INPUT MATERIAL:
▬▬▬

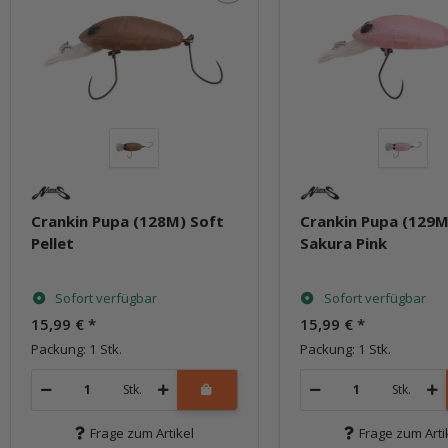
Crankin Pupa (128M) Soft
Crankin Pupa (129M
Pellet
Sakura Pink
Sofort verfügbar
Sofort verfügbar
15,99 €
*
15,99 €
*
Packung: 1 Stk.
Packung: 1 Stk.
Stk.
Stk.
Frage zum Artikel
Frage zum Arti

▬▬▬

WHAT IS NEEDED:
Leaving pictures aside, write out each record above exactly as given.

OUTPUT BELOW:
Crankin Pupa (128M) Soft
Crankin Pupa (129M
Pellet
Sakura Pink
Sofort verfügbar
Sofort verfügbar
15,99 €
*
15,99 €
*
Packung: 1 Stk.
Packung: 1 Stk.
Stk.
Stk.
Frage zum Artikel
Frage zum Arti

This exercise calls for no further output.